= Judy Napangardi Watson =

Contemporary Indigenous Australian artist from Yuendumu, Northern Territory

Judy Napangardi Watson (c. 1925 – 2016), also known as Judy Watson Napangardi and Kumanjayi Napangardi Watson, was an Aboriginal Australian and a senior female painter from the Yuendumu community in the Northern Territory, Australia.

==Life==
Judy was born around 1925 at Yarungkanji on Mount Doreen Station. Her people, the Warlpiri, were living a traditional nomadic life at that time. They frequently made long journeys by foot to their ancestral country on the border of the Tanami and Gibson Deserts, and lived at Mina Mina and Yingipurlangu at different times.

She had ten children.

She died at Yuendumu on 17 May 2016.

== Work ==
Napangardi started painting in the 1980s in a "dragged dotting" style. Her combination of vivid colour, highly detailed works and high-level composition led to widespread appreciation in the art world. Her paintings often describe the Mina Mina country. She was a member of the Warlukurlangu Artists community of Yuendumu.

Well known for the distinctive style of painting that she developed alongside her sister Maggie Napangardi Watson, who taught her painting skills, she was a significant contributor to contemporary Indigenous Australian art.
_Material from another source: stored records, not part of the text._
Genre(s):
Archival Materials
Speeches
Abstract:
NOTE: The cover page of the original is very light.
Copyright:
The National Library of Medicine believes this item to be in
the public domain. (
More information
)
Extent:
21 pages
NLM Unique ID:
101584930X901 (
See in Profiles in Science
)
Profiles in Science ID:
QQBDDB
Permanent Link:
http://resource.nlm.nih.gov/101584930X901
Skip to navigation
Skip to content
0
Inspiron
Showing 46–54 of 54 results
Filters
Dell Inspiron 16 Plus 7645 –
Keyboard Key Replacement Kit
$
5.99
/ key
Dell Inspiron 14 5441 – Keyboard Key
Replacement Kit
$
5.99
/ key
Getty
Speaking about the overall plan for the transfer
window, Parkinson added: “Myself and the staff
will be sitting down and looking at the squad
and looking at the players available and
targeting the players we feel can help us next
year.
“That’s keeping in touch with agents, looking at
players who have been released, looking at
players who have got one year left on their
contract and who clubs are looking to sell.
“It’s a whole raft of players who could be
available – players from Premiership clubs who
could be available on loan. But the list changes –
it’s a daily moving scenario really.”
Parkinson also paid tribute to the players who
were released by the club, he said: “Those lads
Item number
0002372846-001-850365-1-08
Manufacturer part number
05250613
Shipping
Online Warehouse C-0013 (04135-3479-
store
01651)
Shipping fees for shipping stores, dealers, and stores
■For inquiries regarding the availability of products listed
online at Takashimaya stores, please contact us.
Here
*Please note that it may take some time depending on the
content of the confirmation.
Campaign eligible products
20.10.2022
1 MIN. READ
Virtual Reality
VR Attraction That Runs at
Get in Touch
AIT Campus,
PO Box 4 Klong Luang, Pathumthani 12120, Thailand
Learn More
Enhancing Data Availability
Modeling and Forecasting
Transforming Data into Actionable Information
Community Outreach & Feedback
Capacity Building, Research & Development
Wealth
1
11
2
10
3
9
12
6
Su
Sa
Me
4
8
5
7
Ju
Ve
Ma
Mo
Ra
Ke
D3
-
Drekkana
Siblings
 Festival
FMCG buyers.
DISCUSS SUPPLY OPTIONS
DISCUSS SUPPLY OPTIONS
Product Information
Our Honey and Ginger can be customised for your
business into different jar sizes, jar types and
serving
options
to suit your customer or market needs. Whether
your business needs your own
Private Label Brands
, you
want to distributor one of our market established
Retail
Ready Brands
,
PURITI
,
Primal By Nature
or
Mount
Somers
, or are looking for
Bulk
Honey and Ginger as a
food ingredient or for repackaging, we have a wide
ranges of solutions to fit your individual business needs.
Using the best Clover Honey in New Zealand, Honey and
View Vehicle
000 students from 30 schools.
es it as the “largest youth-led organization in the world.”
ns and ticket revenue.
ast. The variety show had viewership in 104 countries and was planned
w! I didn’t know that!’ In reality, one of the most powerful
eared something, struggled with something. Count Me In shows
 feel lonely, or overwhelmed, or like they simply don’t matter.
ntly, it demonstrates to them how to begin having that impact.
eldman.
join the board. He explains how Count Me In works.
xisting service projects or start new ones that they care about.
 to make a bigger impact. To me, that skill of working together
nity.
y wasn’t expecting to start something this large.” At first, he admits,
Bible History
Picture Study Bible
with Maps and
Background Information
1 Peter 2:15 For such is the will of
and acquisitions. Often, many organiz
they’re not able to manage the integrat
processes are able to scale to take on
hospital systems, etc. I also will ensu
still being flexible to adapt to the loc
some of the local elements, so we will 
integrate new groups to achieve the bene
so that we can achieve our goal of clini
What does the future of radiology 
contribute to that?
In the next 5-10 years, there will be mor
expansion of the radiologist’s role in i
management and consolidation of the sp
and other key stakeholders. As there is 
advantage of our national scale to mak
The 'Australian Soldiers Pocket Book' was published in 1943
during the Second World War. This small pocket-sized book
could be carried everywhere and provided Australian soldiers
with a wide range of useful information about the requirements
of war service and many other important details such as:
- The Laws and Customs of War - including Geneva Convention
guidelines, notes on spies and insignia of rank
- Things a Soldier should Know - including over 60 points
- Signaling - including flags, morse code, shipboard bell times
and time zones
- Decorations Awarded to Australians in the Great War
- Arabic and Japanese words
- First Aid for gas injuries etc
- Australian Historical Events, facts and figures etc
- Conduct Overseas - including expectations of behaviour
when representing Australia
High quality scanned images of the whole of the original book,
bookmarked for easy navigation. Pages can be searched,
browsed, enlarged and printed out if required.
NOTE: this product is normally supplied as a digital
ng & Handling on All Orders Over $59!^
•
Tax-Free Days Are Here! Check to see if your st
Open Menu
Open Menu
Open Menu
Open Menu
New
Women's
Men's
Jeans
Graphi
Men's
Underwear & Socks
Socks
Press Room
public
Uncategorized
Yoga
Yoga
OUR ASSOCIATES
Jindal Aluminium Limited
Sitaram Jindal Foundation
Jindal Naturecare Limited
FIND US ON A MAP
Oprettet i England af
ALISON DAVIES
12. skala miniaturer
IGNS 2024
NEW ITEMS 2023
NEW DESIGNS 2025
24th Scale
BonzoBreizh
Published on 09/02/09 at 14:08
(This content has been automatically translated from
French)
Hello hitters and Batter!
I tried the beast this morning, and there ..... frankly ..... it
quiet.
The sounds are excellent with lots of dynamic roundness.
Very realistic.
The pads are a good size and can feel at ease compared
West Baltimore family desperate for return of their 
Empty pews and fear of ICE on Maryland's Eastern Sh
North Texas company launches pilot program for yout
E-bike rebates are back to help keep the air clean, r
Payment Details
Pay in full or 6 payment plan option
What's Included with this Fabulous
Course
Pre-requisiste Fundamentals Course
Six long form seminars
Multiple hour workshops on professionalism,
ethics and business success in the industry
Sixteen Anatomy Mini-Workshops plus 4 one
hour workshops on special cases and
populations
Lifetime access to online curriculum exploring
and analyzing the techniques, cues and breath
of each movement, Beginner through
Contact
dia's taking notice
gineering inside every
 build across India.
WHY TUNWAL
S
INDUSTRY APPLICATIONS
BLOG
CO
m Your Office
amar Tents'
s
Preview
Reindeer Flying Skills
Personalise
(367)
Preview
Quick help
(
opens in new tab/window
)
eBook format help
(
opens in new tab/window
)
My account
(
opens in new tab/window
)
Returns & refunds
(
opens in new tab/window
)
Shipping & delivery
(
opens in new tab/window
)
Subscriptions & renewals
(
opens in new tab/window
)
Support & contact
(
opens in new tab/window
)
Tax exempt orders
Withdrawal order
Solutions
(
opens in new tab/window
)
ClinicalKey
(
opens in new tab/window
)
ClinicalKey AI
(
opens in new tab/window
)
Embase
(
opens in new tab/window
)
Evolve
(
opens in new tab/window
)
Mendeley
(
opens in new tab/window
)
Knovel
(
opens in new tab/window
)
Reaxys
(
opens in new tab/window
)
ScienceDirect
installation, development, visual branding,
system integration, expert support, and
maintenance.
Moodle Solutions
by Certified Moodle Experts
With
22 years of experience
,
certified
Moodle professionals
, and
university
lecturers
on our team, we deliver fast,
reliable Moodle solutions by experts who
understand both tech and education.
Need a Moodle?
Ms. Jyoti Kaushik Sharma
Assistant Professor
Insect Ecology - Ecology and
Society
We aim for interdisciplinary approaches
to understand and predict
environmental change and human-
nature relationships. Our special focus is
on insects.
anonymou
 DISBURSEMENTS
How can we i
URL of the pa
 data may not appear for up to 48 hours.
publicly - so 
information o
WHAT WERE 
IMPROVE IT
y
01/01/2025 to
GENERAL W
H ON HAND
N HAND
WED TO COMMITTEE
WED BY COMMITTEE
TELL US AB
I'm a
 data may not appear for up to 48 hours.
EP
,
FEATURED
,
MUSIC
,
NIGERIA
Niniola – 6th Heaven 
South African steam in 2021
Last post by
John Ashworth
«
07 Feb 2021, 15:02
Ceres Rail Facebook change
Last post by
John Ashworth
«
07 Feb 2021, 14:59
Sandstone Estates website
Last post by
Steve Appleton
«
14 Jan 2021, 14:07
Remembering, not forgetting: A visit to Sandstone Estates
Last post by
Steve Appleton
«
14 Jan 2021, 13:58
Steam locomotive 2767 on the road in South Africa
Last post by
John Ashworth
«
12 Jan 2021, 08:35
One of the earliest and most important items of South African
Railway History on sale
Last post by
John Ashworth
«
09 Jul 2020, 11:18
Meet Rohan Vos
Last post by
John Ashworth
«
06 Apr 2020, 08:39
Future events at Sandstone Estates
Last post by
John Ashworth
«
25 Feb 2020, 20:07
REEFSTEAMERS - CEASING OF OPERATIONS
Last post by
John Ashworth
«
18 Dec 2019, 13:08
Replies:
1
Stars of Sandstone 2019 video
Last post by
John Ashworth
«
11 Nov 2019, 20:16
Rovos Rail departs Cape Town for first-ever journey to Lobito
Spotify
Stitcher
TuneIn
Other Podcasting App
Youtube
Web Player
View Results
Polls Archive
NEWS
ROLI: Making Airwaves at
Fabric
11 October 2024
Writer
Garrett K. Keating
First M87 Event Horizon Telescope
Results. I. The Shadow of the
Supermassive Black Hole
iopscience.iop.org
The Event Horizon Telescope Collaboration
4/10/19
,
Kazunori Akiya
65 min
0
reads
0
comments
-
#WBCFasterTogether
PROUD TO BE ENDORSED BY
==Galleries displaying her art==
- Art Gallery of New South Wales, Sydney
- Aboriginal Art Museum, Utrecht, Netherlands
- Gordon Darling Foundation, Canberra
- Flinders University Art Museum, Adelaide
- National Gallery of Australia, Canberra
- National Gallery of Victoria
- Museum and Art Gallery of the Northern Territory, Darwin
- South Australian Museum, Adelaide
- Kluge-Ruhe Aboriginal Art Collection, University of Virginia, Charlottesville
- Stamp Gallery of Art, College Park, Maryland, U.S.